Overview of commands

Here is an overview of the most common usage of the PTL commands, there are many more options to control the commands, see the –help option of each command for details.

How to use pbs_benchpress

pbs_benchpress is PTL’s test harness, it is used to drive testing, logging and reporting of test suites and test cases.

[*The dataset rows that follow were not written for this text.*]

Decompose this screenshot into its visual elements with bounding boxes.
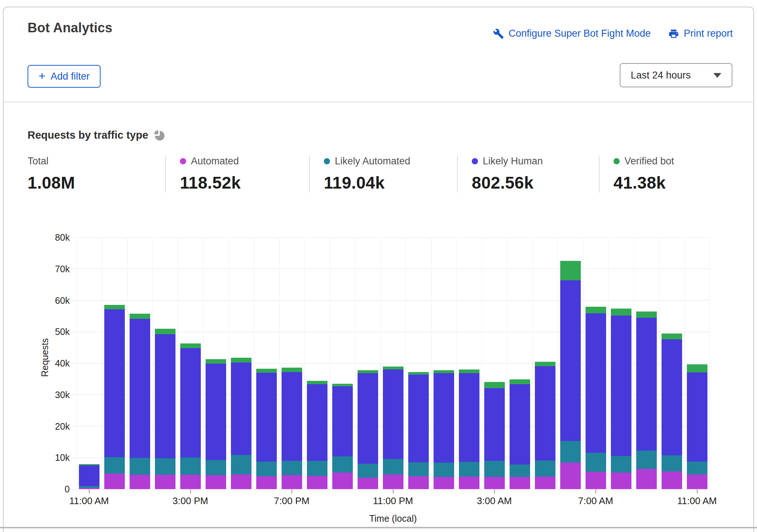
bar-segment-likely-human[interactable] [155,334,175,458]
bar-segment-verified-bot[interactable] [332,384,353,387]
bar-segment-likely-automated[interactable] [459,462,479,476]
bar-segment-automated[interactable] [687,474,707,489]
bar-segment-verified-bot[interactable] [459,369,479,373]
bar-segment-automated[interactable] [434,477,454,489]
bar-segment-likely-automated[interactable] [484,461,505,477]
stacked-bar[interactable] [434,370,454,489]
bar-segment-likely-human[interactable] [434,373,454,463]
bar-segment-automated[interactable] [586,472,606,489]
bar-segment-automated[interactable] [332,473,353,489]
bar-segment-likely-human[interactable] [611,316,631,456]
bar-segment-verified-bot[interactable] [510,379,530,384]
bar-segment-likely-automated[interactable] [611,456,631,473]
bar-segment-verified-bot[interactable] [130,314,150,319]
bar-segment-automated[interactable] [358,478,378,489]
bar-segment-likely-human[interactable] [535,366,555,460]
bar-segment-likely-automated[interactable] [256,462,277,476]
stacked-bar[interactable] [155,329,175,489]
bar-segment-likely-human[interactable] [636,318,657,451]
bar-segment-automated[interactable] [130,475,150,489]
bar-segment-automated[interactable] [256,476,277,489]
bar-segment-automated[interactable] [383,474,403,489]
bar-segment-automated[interactable] [535,477,555,489]
stacked-bar[interactable] [408,372,429,489]
bar-segment-likely-automated[interactable] [104,457,125,474]
bar-segment-automated[interactable] [206,475,226,489]
bar-segment-verified-bot[interactable] [256,369,277,373]
bar-segment-automated[interactable] [636,469,657,489]
bar-segment-automated[interactable] [307,476,327,489]
bar-segment-verified-bot[interactable] [662,334,682,339]
bar-segment-likely-automated[interactable] [383,459,403,474]
bar-segment-likely-human[interactable] [358,373,378,464]
bar-segment-verified-bot[interactable] [282,368,302,372]
stacked-bar[interactable] [484,382,505,489]
bar-segment-likely-automated[interactable] [155,458,175,475]
bar-segment-likely-human[interactable] [560,280,581,441]
stacked-bar[interactable] [383,367,403,489]
bar-segment-likely-automated[interactable] [231,455,251,474]
bar-segment-likely-human[interactable] [586,313,606,453]
bar-segment-likely-automated[interactable] [130,458,150,475]
bar-segment-likely-automated[interactable] [662,455,682,471]
print-report-link[interactable]: Print report [668,28,733,39]
stacked-bar[interactable] [231,358,251,489]
bar-segment-automated[interactable] [231,474,251,489]
stacked-bar[interactable] [636,311,657,489]
bar-segment-automated[interactable] [155,475,175,489]
bar-segment-likely-human[interactable] [687,372,707,462]
bar-segment-likely-human[interactable] [459,373,479,462]
bar-segment-likely-human[interactable] [307,384,327,461]
bar-segment-likely-automated[interactable] [687,462,707,474]
bar-segment-automated[interactable] [611,473,631,489]
bar-segment-verified-bot[interactable] [180,343,201,348]
bar-segment-likely-human[interactable] [79,465,99,486]
stacked-bar[interactable] [180,343,201,489]
stacked-bar[interactable] [358,370,378,489]
bar-segment-automated[interactable] [79,488,99,489]
bar-segment-likely-automated[interactable] [307,461,327,476]
bar-segment-likely-human[interactable] [180,348,201,458]
bar-segment-automated[interactable] [459,477,479,489]
stacked-bar[interactable] [662,334,682,489]
bar-segment-likely-human[interactable] [332,386,353,456]
bar-segment-verified-bot[interactable] [104,305,125,309]
bar-segment-automated[interactable] [662,471,682,489]
bar-segment-likely-automated[interactable] [434,463,454,477]
stacked-bar[interactable] [282,368,302,489]
bar-segment-verified-bot[interactable] [611,309,631,316]
bar-segment-likely-automated[interactable] [206,460,226,475]
stacked-bar[interactable] [307,381,327,489]
bar-segment-likely-human[interactable] [231,362,251,455]
bar-segment-likely-automated[interactable] [560,441,581,463]
stacked-bar[interactable] [459,369,479,489]
bar-segment-verified-bot[interactable] [636,311,657,317]
stacked-bar[interactable] [535,362,555,489]
stacked-bar[interactable] [206,359,226,489]
bar-segment-likely-automated[interactable] [282,461,302,475]
bar-segment-verified-bot[interactable] [307,381,327,384]
bar-segment-likely-automated[interactable] [180,458,201,474]
bar-segment-automated[interactable] [484,477,505,489]
bar-segment-likely-human[interactable] [510,384,530,465]
time-range-select[interactable]: Last 24 hours [620,63,732,87]
bar-segment-likely-automated[interactable] [332,456,353,473]
bar-segment-verified-bot[interactable] [535,362,555,366]
bar-segment-automated[interactable] [282,475,302,489]
bar-segment-likely-human[interactable] [484,388,505,461]
bar-segment-verified-bot[interactable] [231,358,251,363]
bar-segment-verified-bot[interactable] [408,372,429,375]
bar-segment-automated[interactable] [180,475,201,489]
stacked-bar[interactable] [687,364,707,489]
bar-segment-verified-bot[interactable] [155,329,175,334]
stacked-bar[interactable] [586,307,606,489]
bar-segment-likely-automated[interactable] [408,462,429,476]
bar-segment-likely-automated[interactable] [586,453,606,472]
bar-segment-automated[interactable] [560,463,581,489]
bar-segment-verified-bot[interactable] [586,307,606,313]
bar-segment-likely-human[interactable] [130,319,150,458]
bar-segment-likely-automated[interactable] [358,464,378,478]
bar-segment-likely-human[interactable] [408,375,429,462]
bar-segment-automated[interactable] [408,476,429,489]
stacked-bar[interactable] [79,464,99,489]
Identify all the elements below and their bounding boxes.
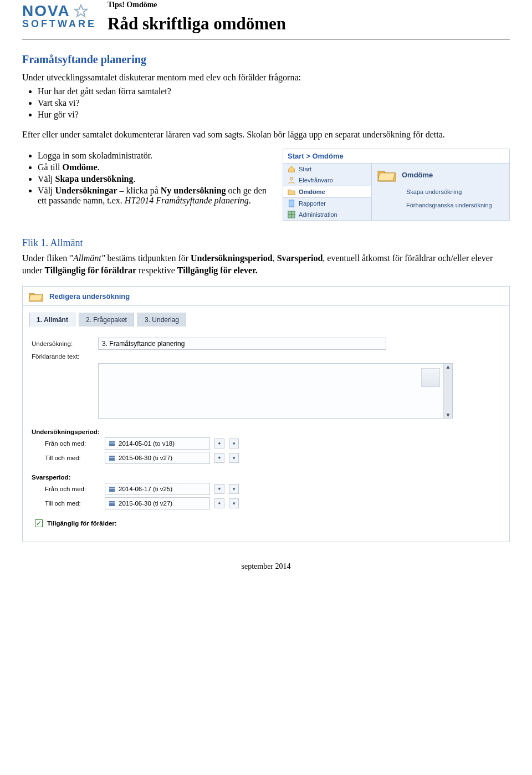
date-up-to[interactable]: 2015-06-30 (ti v27) <box>105 452 210 464</box>
label-till: Till och med: <box>45 500 100 507</box>
svg-rect-6 <box>109 441 115 446</box>
page-footer: september 2014 <box>22 562 510 571</box>
document-icon <box>288 200 295 207</box>
label-forklarande-text: Förklarande text: <box>32 353 93 360</box>
nav-administration[interactable]: Administration <box>283 209 371 220</box>
list-item: Logga in som skoladministratör. <box>38 151 268 161</box>
form-panel-screenshot: Redigera undersökning 1. Allmänt 2. Fråg… <box>22 286 510 542</box>
date-up-from[interactable]: 2014-05-01 (to v18) <box>105 437 210 450</box>
divider <box>22 39 510 40</box>
list-item: Hur gör vi? <box>38 110 510 120</box>
svg-marker-0 <box>75 5 87 17</box>
nav-panel-screenshot: Start > Omdöme Start Elevfrånvaro Omdöme <box>283 149 510 221</box>
label-till: Till och med: <box>45 455 100 461</box>
checkbox-tillganglig-foralder[interactable]: ✓ <box>35 519 43 527</box>
input-undersokning[interactable] <box>98 338 386 350</box>
steps-list: Logga in som skoladministratör. Gå till … <box>38 151 268 206</box>
toolbar-widget-icon[interactable] <box>421 368 440 387</box>
nav-elevfranvaro[interactable]: Elevfrånvaro <box>283 175 371 186</box>
flik1-heading: Flik 1. Allmänt <box>22 237 510 249</box>
side-nav: Start Elevfrånvaro Omdöme Rapporter <box>283 164 372 220</box>
calendar-icon <box>109 455 115 461</box>
nav-omdome[interactable]: Omdöme <box>283 186 371 198</box>
date-sp-from[interactable]: 2014-06-17 (ti v25) <box>105 483 210 495</box>
list-item: Gå till Omdöme. <box>38 162 268 172</box>
person-icon <box>288 176 295 184</box>
date-sp-to[interactable]: 2015-06-30 (ti v27) <box>105 497 210 509</box>
panel-title: Redigera undersökning <box>49 292 130 300</box>
label-undersokning: Undersökning: <box>32 340 93 347</box>
dropdown-button[interactable]: ▾ <box>229 439 239 448</box>
logo-nova-text: NOVA <box>22 3 70 19</box>
question-list: Hur har det gått sedan förra samtalet? V… <box>38 86 510 120</box>
nudge-button[interactable]: ✦ <box>214 484 224 494</box>
dropdown-button[interactable]: ▾ <box>229 453 239 463</box>
page-header: NOVA SOFTWARE Tips! Omdöme Råd skriftlig… <box>22 0 510 34</box>
nudge-button[interactable]: ✦ <box>214 453 224 463</box>
tab-fragepaket[interactable]: 2. Frågepaket <box>79 313 134 327</box>
dropdown-button[interactable]: ▾ <box>229 484 239 494</box>
svg-rect-8 <box>109 456 115 461</box>
scrollbar[interactable]: ▲▼ <box>443 364 452 418</box>
grid-icon <box>288 211 295 218</box>
link-forhandsgranska[interactable]: Förhandsgranska undersökning <box>402 199 504 212</box>
intro-paragraph-2: Efter eller under samtalet dokumenterar … <box>22 129 510 141</box>
calendar-icon <box>109 500 115 507</box>
panel-title: Omdöme <box>402 171 433 179</box>
intro-paragraph: Under utvecklingssamtalet diskuterar men… <box>22 72 510 84</box>
home-icon <box>288 165 295 173</box>
page-title: Råd skriftliga omdömen <box>108 14 286 34</box>
nudge-button[interactable]: ✦ <box>214 439 224 448</box>
label-fran: Från och med: <box>45 440 100 447</box>
tab-underlag[interactable]: 3. Underlag <box>137 313 186 327</box>
folder-icon <box>288 188 295 196</box>
tab-bar: 1. Allmänt 2. Frågepaket 3. Underlag <box>23 306 509 327</box>
tips-label: Tips! Omdöme <box>108 0 286 11</box>
tab-allmant[interactable]: 1. Allmänt <box>29 313 75 327</box>
logo: NOVA SOFTWARE <box>22 0 96 29</box>
open-folder-icon <box>28 290 44 302</box>
nav-rapporter[interactable]: Rapporter <box>283 198 371 209</box>
list-item: Välj Undersökningar – klicka på Ny under… <box>38 186 268 206</box>
svg-point-1 <box>290 177 293 180</box>
svg-rect-2 <box>289 200 294 207</box>
list-item: Vart ska vi? <box>38 98 510 108</box>
list-item: Välj Skapa undersökning. <box>38 174 268 184</box>
textarea-forklarande[interactable]: ▲▼ <box>98 363 453 419</box>
nudge-button[interactable]: ✦ <box>214 498 224 508</box>
label-svarsperiod: Svarsperiod: <box>32 474 500 481</box>
section-heading: Framåtsyftande planering <box>22 53 510 66</box>
flik1-paragraph: Under fliken "Allmänt" bestäms tidpunkte… <box>22 252 510 276</box>
nav-start[interactable]: Start <box>283 164 371 175</box>
dropdown-button[interactable]: ▾ <box>229 498 239 508</box>
label-fran: Från och med: <box>45 486 100 492</box>
breadcrumb: Start > Omdöme <box>283 149 509 164</box>
list-item: Hur har det gått sedan förra samtalet? <box>38 86 510 96</box>
open-folder-icon <box>377 167 396 182</box>
svg-rect-12 <box>109 501 115 506</box>
star-icon <box>74 4 88 18</box>
calendar-icon <box>109 486 115 492</box>
label-tillganglig-foralder: Tillgänglig för förälder: <box>47 520 117 527</box>
logo-software-text: SOFTWARE <box>22 19 96 29</box>
label-undersokningsperiod: Undersökningsperiod: <box>32 429 500 435</box>
link-skapa-undersokning[interactable]: Skapa undersökning <box>402 186 504 199</box>
calendar-icon <box>109 440 115 447</box>
svg-rect-10 <box>109 487 115 492</box>
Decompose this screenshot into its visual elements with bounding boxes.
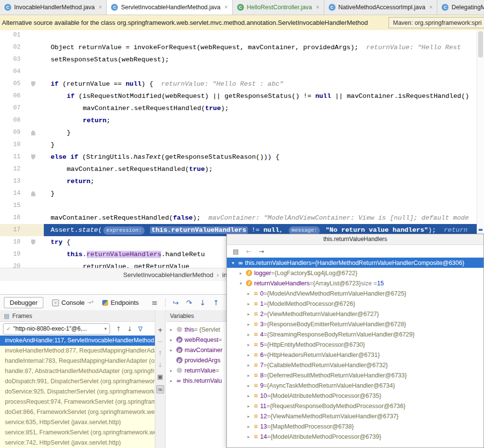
show-execution-point-icon[interactable]: ↪ — [173, 299, 179, 307]
step-into-icon[interactable]: ↓ — [200, 299, 206, 307]
editor-tab[interactable]: CInvocableHandlerMethod.java× — [0, 0, 107, 15]
code-text[interactable]: else if (StringUtils.hasText(getResponse… — [44, 151, 484, 163]
code-text[interactable]: Object returnValue = invokeForRequest(we… — [44, 41, 484, 54]
popup-tree-row[interactable]: ▸≡8 = {DeferredResultMethodReturnValueHa… — [227, 370, 484, 380]
gutter[interactable] — [22, 163, 44, 175]
breadcrumb-class[interactable]: ServletInvocableHandlerMethod — [123, 271, 213, 279]
popup-tree-row[interactable]: ▸≡6 = {HttpHeadersReturnValueHandler@673… — [227, 350, 484, 360]
fold-down-icon[interactable] — [31, 154, 36, 160]
code-text[interactable]: setResponseStatus(webRequest); — [44, 54, 484, 66]
next-frame-icon[interactable]: ↓ — [127, 325, 132, 333]
expand-icon[interactable]: ▸ — [245, 322, 252, 327]
expand-icon[interactable]: ▸ — [245, 342, 252, 347]
gutter[interactable] — [22, 175, 44, 187]
expand-icon[interactable]: ▸ — [245, 434, 252, 439]
expand-icon[interactable]: ▸ — [245, 332, 252, 337]
gutter[interactable] — [22, 41, 44, 54]
expand-icon[interactable]: ▸ — [238, 271, 244, 276]
expand-icon[interactable]: ▸ — [245, 414, 252, 419]
line-number[interactable]: 17 — [0, 224, 22, 236]
close-tab-icon[interactable]: × — [316, 4, 319, 11]
popup-tree-row[interactable]: ▸≡1 = {ModelMethodProcessor@6726} — [227, 299, 484, 309]
gutter[interactable] — [22, 102, 44, 114]
popup-tree-row[interactable]: ▸≡7 = {CallableMethodReturnValueHandler@… — [227, 360, 484, 370]
popup-tree-row[interactable]: ▸≡12 = {ViewNameMethodReturnValueHandler… — [227, 411, 484, 421]
remove-watch-icon[interactable]: − — [158, 338, 163, 345]
line-number[interactable]: 18 — [0, 236, 22, 248]
editor-tab[interactable]: CDelegatingMe× — [437, 0, 484, 15]
fold-down-icon[interactable] — [31, 81, 36, 87]
code-editor[interactable]: 0102Object returnValue = invokeForReques… — [0, 30, 484, 268]
line-number[interactable]: 06 — [0, 90, 22, 102]
tab-endpoints[interactable]: Endpoints — [102, 299, 139, 306]
scrollbar-thumb[interactable] — [478, 31, 483, 57]
code-text[interactable]: } — [44, 139, 484, 151]
popup-tree-row[interactable]: ▸≡2 = {ViewMethodReturnValueHandler@6727… — [227, 309, 484, 319]
frame-row[interactable]: doService:925, DispatcherServlet (org.sp… — [0, 387, 155, 397]
expand-icon[interactable]: ▸ — [245, 301, 252, 306]
gutter[interactable] — [22, 54, 44, 66]
line-number[interactable]: 12 — [0, 163, 22, 175]
frame-row[interactable]: handle:87, AbstractHandlerMethodAdapter … — [0, 366, 155, 376]
back-icon[interactable]: ← — [246, 248, 251, 255]
frame-row[interactable]: doGet:866, FrameworkServlet (org.springf… — [0, 407, 155, 417]
popup-tree-row[interactable]: ▾freturnValueHandlers = {ArrayList@6723}… — [227, 278, 484, 288]
gutter[interactable] — [22, 248, 44, 261]
line-number[interactable]: 15 — [0, 200, 22, 212]
line-number[interactable]: 09 — [0, 127, 22, 139]
filter-icon[interactable]: ∇ — [138, 325, 143, 333]
maven-source-selector[interactable]: Maven: org.springframework:spri — [389, 17, 484, 28]
line-number[interactable]: 19 — [0, 248, 22, 261]
line-number[interactable]: 02 — [0, 41, 22, 54]
line-number[interactable]: 08 — [0, 114, 22, 127]
gutter[interactable] — [22, 261, 44, 268]
popup-tree-row[interactable]: ▸≡4 = {StreamingResponseBodyReturnValueH… — [227, 329, 484, 339]
close-tab-icon[interactable]: × — [429, 4, 432, 11]
code-text[interactable]: } — [44, 127, 484, 139]
show-watches-icon[interactable]: ∞ — [156, 385, 165, 393]
tab-debugger[interactable]: Debugger — [4, 297, 43, 308]
expand-icon[interactable]: ▸ — [245, 363, 252, 368]
close-tab-icon[interactable]: × — [98, 4, 102, 11]
expand-icon[interactable]: ▸ — [245, 353, 252, 357]
editor-tab[interactable]: CNativeMethodAccessorImpl.java× — [324, 0, 438, 15]
line-number[interactable]: 04 — [0, 66, 22, 78]
gutter[interactable] — [22, 200, 44, 212]
expand-icon[interactable]: ▸ — [245, 393, 252, 398]
code-text[interactable]: if (isRequestNotModified(webRequest) || … — [44, 90, 484, 102]
popup-tree-row[interactable]: ▸≡0 = {ModelAndViewMethodReturnValueHand… — [227, 288, 484, 299]
popup-tree-row[interactable]: ▸≡11 = {RequestResponseBodyMethodProcess… — [227, 401, 484, 411]
expand-icon[interactable]: ▸ — [168, 368, 174, 373]
expand-icon[interactable]: ▸ — [245, 404, 252, 409]
frame-row[interactable]: invokeHandlerMethod:877, RequestMappingH… — [0, 346, 155, 356]
move-watch-down-icon[interactable]: ↓ — [158, 362, 163, 368]
expand-icon[interactable]: ▸ — [168, 378, 174, 383]
expand-icon[interactable]: ▸ — [168, 348, 174, 353]
thread-selector[interactable]: ✓ "http-nio-8080-exec-1"@6,... ▾ — [3, 323, 110, 335]
code-text[interactable]: mavContainer.setRequestHandled(true); — [44, 163, 484, 175]
gutter[interactable] — [22, 30, 44, 41]
popup-tree-row[interactable]: ▾∞this.returnValueHandlers = {HandlerMet… — [227, 258, 484, 268]
frame-row[interactable]: doDispatch:991, DispatcherServlet (org.s… — [0, 376, 155, 387]
editor-scrollbar[interactable] — [477, 30, 484, 268]
step-out-icon[interactable]: ↑ — [213, 299, 219, 307]
code-text[interactable]: return; — [44, 175, 484, 187]
frame-row[interactable]: service:851, FrameworkServlet (org.sprin… — [0, 428, 155, 438]
popup-tree-row[interactable]: ▸≡9 = {AsyncTaskMethodReturnValueHandler… — [227, 380, 484, 391]
forward-icon[interactable]: → — [259, 248, 264, 255]
gutter[interactable] — [22, 236, 44, 248]
close-tab-icon[interactable]: × — [224, 4, 228, 11]
line-number[interactable]: 16 — [0, 212, 22, 224]
gutter[interactable] — [22, 187, 44, 200]
fold-up-icon[interactable] — [31, 191, 36, 196]
frame-row[interactable]: handleInternal:783, RequestMappingHandle… — [0, 356, 155, 366]
line-number[interactable]: 07 — [0, 102, 22, 114]
popup-tree-row[interactable]: ▸≡3 = {ResponseBodyEmitterReturnValueHan… — [227, 319, 484, 329]
popup-tree-row[interactable]: ▸≡13 = {MapMethodProcessor@6738} — [227, 421, 484, 431]
gutter[interactable] — [22, 224, 44, 236]
fold-up-icon[interactable] — [31, 130, 36, 135]
gutter[interactable] — [22, 212, 44, 224]
popup-tree-row[interactable]: ▸flogger = {LogFactory$Log4jLog@6722} — [227, 268, 484, 278]
expand-icon[interactable]: ▸ — [245, 291, 252, 296]
popup-tree-row[interactable]: ▸≡14 = {ModelAttributeMethodProcessor@67… — [227, 431, 484, 442]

To list information about a test suite:

pbs_benchpress -t <TestSuiteName> -i

To check for compilation errors use below command:

python -m py_compile /path/to/your/test/file.py

Before running any test we have to export below 2 paths:

export PYTHONPATH=</path/to/install/location>/lib/python<python version>/site-packages
export PATH=</path/to/install/location>/bin

To Run a test suite and/or a test case

  1. To run the entire test suite:

    pbs_benchpress -t <TestSuiteName>
    
where TestSuiteName is the name of the class in the .py file you created
  1. To run a test case part of a test suite:

    pbs_benchpress -t <TestSuiteName>.<test_case_name>
    
where TestSuiteName is as described above and test_case_name is the name of the test method in the class
  1. You can run the under various logging levels using the -l option:

    pbs_benchpress -t <TestSuiteName> -l DEBUG
    
To see various logging levels see Logging levels
  1. To run all tests that inherit from a parent test suite class run the parent test suite passing the –follow-child param to pbs_benchpress:

    pbs_benchpress -t <TestSuite> --follow-child
    
  2. To exclude specific testsuites, use the –excluding option as such:

    pbs_benchpress -t <TestSuite> --follow-child --exclude=<SomeTest>
    
  3. To run the test by the name of the test file, for example, if a test class is defined in a file named pbs_XYZ.py then you an run it using:

    pbs_benchpress -f ./path/to/pbs_XYZ.py
    
  4. To pass custom parameters to a test suite:

    pbs_benchpress -t <TestSuite> -p "<key1>=<val1>,<key2>=<val2>,..."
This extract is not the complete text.